(Reuters) – World Jewish groups denounced plans by Argentina and Iran to form a truth commission to investigate the deadly 1994 bombing of a Buenos Aires Jewish community centre that Argentine courts say was sponsored by Iran.
The commission, announced during the weekend, was seen as a minor diplomatic victory for Iran as it fights a U.S.-led effort to isolate Tehran because of its nuclear program.
Argentine courts have said Iran was behind the attack on the Jewish centre, which killed 85 people. The commission agreement, which will have to be approved by Argentina’s Congress, outlines plans for Argentine officials to interview suspects in Iran – not in a third country, as originally proposed by Argentina.

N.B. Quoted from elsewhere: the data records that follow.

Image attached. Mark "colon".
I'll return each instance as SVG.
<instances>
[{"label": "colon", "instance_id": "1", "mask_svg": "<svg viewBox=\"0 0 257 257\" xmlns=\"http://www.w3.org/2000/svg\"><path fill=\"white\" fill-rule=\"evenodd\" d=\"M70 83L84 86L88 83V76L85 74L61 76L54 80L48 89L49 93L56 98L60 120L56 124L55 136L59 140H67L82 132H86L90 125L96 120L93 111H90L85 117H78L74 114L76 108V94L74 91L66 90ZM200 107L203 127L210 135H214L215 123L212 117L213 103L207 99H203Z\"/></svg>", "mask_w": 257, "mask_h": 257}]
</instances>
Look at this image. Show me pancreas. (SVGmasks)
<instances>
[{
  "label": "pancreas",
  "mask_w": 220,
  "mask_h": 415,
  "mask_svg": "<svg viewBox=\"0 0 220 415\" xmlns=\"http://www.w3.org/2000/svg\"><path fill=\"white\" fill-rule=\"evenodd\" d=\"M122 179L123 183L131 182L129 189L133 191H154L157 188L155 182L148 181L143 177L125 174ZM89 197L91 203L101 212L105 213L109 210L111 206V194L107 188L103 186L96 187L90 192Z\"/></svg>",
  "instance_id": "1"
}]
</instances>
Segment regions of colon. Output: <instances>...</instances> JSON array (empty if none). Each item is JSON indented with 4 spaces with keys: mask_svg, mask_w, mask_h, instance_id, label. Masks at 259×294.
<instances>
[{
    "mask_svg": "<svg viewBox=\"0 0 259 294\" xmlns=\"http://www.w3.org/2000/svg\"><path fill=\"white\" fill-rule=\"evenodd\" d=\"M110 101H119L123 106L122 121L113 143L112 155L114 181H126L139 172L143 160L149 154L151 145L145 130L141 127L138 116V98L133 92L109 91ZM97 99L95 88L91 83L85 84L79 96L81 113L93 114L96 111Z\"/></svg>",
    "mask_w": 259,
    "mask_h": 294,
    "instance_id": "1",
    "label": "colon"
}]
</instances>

“Forming a joint truth commission with Iran is a farce,” Shimon Samuels, Paris-based director of international relations for the Simon Wiesenthal Center, told Reuters on Monday.
“It will whitewash terrorism and encourage the mullahs to become patrons of further attacks.”

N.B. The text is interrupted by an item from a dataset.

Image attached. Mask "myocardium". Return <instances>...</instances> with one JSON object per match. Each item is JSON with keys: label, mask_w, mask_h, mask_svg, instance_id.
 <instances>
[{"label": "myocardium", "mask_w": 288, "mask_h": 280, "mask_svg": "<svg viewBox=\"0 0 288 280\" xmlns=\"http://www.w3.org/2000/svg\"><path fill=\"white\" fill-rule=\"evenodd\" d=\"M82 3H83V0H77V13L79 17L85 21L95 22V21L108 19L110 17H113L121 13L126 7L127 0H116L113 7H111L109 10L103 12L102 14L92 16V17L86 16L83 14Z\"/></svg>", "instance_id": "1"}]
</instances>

The bombing came two years after a group linked to Iran and the Lebanese militant group Hezbollah claimed responsibility for a bomb attack on the Israeli Embassy in the Argentine capital, which killed 29. Tehran has denied links to either attack.
Led by Washington, the West has imposed sanctions on Iran – including directly targeting its key oil revenues – to try to force it into a diplomatic solution that would lay to rest Western concerns that it is seeking to develop a nuclear bomb.

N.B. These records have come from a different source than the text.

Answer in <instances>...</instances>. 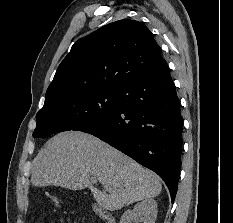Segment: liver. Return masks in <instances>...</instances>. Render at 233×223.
<instances>
[{
  "mask_svg": "<svg viewBox=\"0 0 233 223\" xmlns=\"http://www.w3.org/2000/svg\"><path fill=\"white\" fill-rule=\"evenodd\" d=\"M31 169L35 187H89L95 201L110 211L156 197L162 189L156 173L83 131H62L51 137L34 157ZM91 175L105 189L92 185Z\"/></svg>",
  "mask_w": 233,
  "mask_h": 223,
  "instance_id": "6515ba94",
  "label": "liver"
}]
</instances>
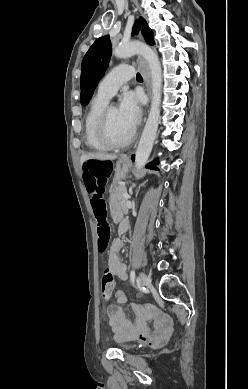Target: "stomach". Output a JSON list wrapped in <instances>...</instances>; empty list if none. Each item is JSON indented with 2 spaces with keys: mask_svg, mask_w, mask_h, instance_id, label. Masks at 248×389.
Masks as SVG:
<instances>
[{
  "mask_svg": "<svg viewBox=\"0 0 248 389\" xmlns=\"http://www.w3.org/2000/svg\"><path fill=\"white\" fill-rule=\"evenodd\" d=\"M115 171V182L111 185V190L113 191L110 196L109 204L111 207V215L113 220H123V211L120 209L119 201L114 191L122 189L123 184L121 181L124 179L129 171V162L124 159H119L114 167Z\"/></svg>",
  "mask_w": 248,
  "mask_h": 389,
  "instance_id": "0dacf381",
  "label": "stomach"
}]
</instances>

“The benefits of a truth commission are not evident for Argentina,” said Ignacio Labaqui, a political science professor at Catholic University in Buenos Aires. “As for Iran, it’s pure gain. It makes no real concessions and it becomes less isolated.”
WANTED BY INTERPOL
In 2007, Argentine authorities secured Interpol arrest warrants for five Iranians and a Lebanese in the bombing of the AMIA Jewish center. Iranian Defence Minister Ahmad Vahidi is among the officials sought by Argentina, which is home to Latin America’s largest Jewish community.
The five “truth commissioners” will be jointly nominated and will not be residents of Argentina or Iran, according to a document posted on President Cristina Fernandez’s Facebook page.
After analyzing the evidence, “the commission will give its vision and issue a report with recommendations about how the case should proceed within the legal and regulatory framework of both parties,” according to the agreement.
Fernandez – allied with left-leaning Latin American leaders who are on good terms with Tehran, such as Venezuela’s Hugo Chavez – hailed the accord as historic.
But Jewish leaders see no upside in forming a truth commission with Iran, whose President Mahmoud Ahmadinejad has questioned the Holocaust and where authorities arrested more than a dozen journalists in the past two days over their links to “anti-revolutionary” media.
“Forming a ‘Truth Commission’ which does not fall under Argentine law governing criminal proceedings marks a decline of our sovereignty,” said a statement issued on Monday from Argentina’s two main Jewish groups, known as the AMIA and DAIA.
“This is a setback for obtaining justice,” it said.